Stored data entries

<<<<

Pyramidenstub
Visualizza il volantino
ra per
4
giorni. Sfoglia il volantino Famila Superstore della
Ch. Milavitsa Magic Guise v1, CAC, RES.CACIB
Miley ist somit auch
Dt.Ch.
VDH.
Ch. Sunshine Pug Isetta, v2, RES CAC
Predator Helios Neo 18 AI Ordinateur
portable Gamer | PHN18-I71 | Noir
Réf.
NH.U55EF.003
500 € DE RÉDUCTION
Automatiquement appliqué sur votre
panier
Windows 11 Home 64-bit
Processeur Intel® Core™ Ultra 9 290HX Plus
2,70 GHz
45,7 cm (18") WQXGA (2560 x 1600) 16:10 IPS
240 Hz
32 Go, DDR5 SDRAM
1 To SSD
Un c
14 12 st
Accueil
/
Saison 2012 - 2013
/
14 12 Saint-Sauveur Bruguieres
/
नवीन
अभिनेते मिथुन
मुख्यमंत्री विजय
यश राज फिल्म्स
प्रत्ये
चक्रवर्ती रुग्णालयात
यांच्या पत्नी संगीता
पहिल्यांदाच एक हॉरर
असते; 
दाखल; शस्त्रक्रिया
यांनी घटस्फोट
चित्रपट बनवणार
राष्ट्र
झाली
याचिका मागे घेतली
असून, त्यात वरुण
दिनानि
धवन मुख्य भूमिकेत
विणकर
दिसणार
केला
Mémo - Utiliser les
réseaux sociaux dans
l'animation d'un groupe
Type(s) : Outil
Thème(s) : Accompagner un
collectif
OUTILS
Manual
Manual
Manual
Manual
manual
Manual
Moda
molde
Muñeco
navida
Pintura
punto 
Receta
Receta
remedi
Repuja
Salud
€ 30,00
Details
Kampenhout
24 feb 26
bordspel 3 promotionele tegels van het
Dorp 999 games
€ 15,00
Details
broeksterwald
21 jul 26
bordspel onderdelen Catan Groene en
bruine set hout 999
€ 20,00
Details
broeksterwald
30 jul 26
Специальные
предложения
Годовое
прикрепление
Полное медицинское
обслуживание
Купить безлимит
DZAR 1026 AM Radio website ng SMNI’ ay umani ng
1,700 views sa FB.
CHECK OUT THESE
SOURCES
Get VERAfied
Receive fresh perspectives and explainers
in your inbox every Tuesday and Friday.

>>>>

» **Description of the task**
Could you reproduce all of the entries above exactly?

» **Finished exercise**
Pyramidenstub
Visualizza il volantino
ra per
4
giorni. Sfoglia il volantino Famila Superstore della
Ch. Milavitsa Magic Guise v1, CAC, RES.CACIB
Miley ist somit auch
Dt.Ch.
VDH.
Ch. Sunshine Pug Isetta, v2, RES CAC
Predator Helios Neo 18 AI Ordinateur
portable Gamer | PHN18-I71 | Noir
Réf.
NH.U55EF.003
500 € DE RÉDUCTION
Automatiquement appliqué sur votre
panier
Windows 11 Home 64-bit
Processeur Intel® Core™ Ultra 9 290HX Plus
2,70 GHz
45,7 cm (18") WQXGA (2560 x 1600) 16:10 IPS
240 Hz
32 Go, DDR5 SDRAM
1 To SSD
Un c
14 12 st
Accueil
/
Saison 2012 - 2013
/
14 12 Saint-Sauveur Bruguieres
/
नवीन
अभिनेते मिथुन
मुख्यमंत्री विजय
यश राज फिल्म्स
प्रत्ये
चक्रवर्ती रुग्णालयात
यांच्या पत्नी संगीता
पहिल्यांदाच एक हॉरर
असते; 
दाखल; शस्त्रक्रिया
यांनी घटस्फोट
चित्रपट बनवणार
राष्ट्र
झाली
याचिका मागे घेतली
असून, त्यात वरुण
दिनानि
धवन मुख्य भूमिकेत
विणकर
दिसणार
केला
Mémo - Utiliser les
réseaux sociaux dans
l'animation d'un groupe
Type(s) : Outil
Thème(s) : Accompagner un
collectif
OUTILS
Manual
Manual
Manual
Manual
manual
Manual
Moda
molde
Muñeco
navida
Pintura
punto 
Receta
Receta
remedi
Repuja
Salud
€ 30,00
Details
Kampenhout
24 feb 26
bordspel 3 promotionele tegels van het
Dorp 999 games
€ 15,00
Details
broeksterwald
21 jul 26
bordspel onderdelen Catan Groene en
bruine set hout 999
€ 20,00
Details
broeksterwald
30 jul 26
Специальные
предложения
Годовое
прикрепление
Полное медицинское
обслуживание
Купить безлимит
DZAR 1026 AM Radio website ng SMNI’ ay umani ng
1,700 views sa FB.
CHECK OUT THESE
SOURCES
Get VERAfied
Receive fresh perspectives and explainers
in your inbox every Tuesday and Friday.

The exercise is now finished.